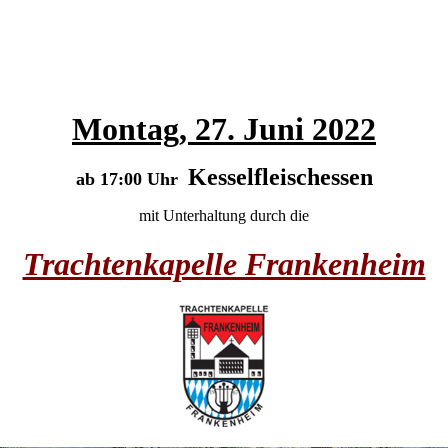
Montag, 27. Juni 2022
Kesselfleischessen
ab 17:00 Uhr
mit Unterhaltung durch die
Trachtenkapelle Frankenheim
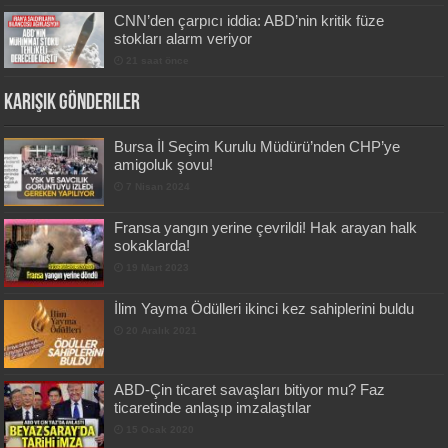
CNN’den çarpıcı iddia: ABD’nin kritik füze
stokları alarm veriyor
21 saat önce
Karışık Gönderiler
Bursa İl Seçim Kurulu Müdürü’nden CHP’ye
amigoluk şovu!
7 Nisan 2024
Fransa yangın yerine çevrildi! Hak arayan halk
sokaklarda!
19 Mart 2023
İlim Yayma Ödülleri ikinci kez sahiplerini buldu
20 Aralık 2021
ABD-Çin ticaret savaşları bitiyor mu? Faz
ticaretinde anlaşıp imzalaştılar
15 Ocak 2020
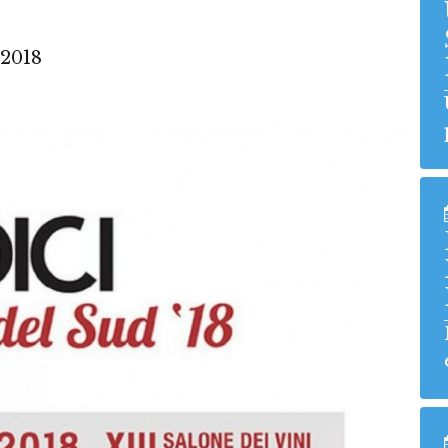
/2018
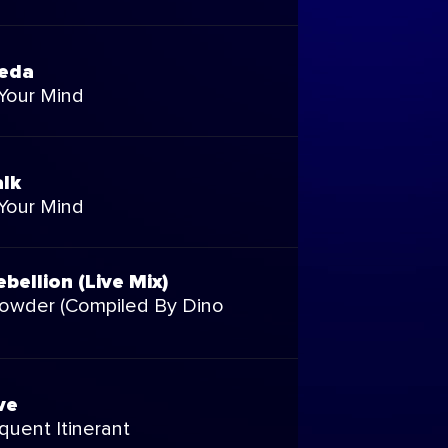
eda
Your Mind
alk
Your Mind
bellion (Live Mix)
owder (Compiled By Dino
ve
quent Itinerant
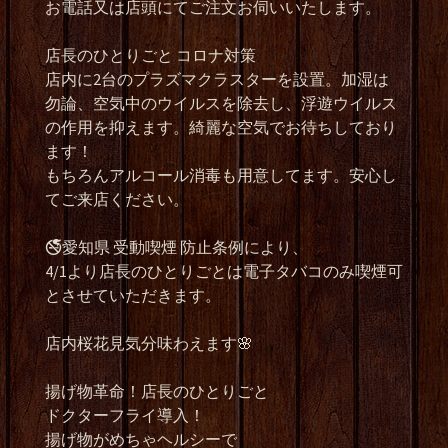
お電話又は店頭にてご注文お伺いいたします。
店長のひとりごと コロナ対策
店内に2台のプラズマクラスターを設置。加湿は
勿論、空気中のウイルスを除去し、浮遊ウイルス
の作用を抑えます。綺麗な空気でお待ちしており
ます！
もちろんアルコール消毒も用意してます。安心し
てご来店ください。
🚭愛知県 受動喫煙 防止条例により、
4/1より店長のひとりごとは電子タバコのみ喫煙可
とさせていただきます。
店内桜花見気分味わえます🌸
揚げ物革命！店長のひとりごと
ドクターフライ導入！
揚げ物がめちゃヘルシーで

════════════════════

Transcribe exactly and only the lines from the top of the records through the line containing "20 Aralık 2021", inclusive, and do not copy the pictures.

Montag, 27. Juni 2022
Kesselfleischessen
ab 17:00 Uhr
mit Unterhaltung durch die
Trachtenkapelle Frankenheim
CNN’den çarpıcı iddia: ABD’nin kritik füze
stokları alarm veriyor
21 saat önce
Karışık Gönderiler
Bursa İl Seçim Kurulu Müdürü’nden CHP’ye
amigoluk şovu!
7 Nisan 2024
Fransa yangın yerine çevrildi! Hak arayan halk
sokaklarda!
19 Mart 2023
İlim Yayma Ödülleri ikinci kez sahiplerini buldu
20 Aralık 2021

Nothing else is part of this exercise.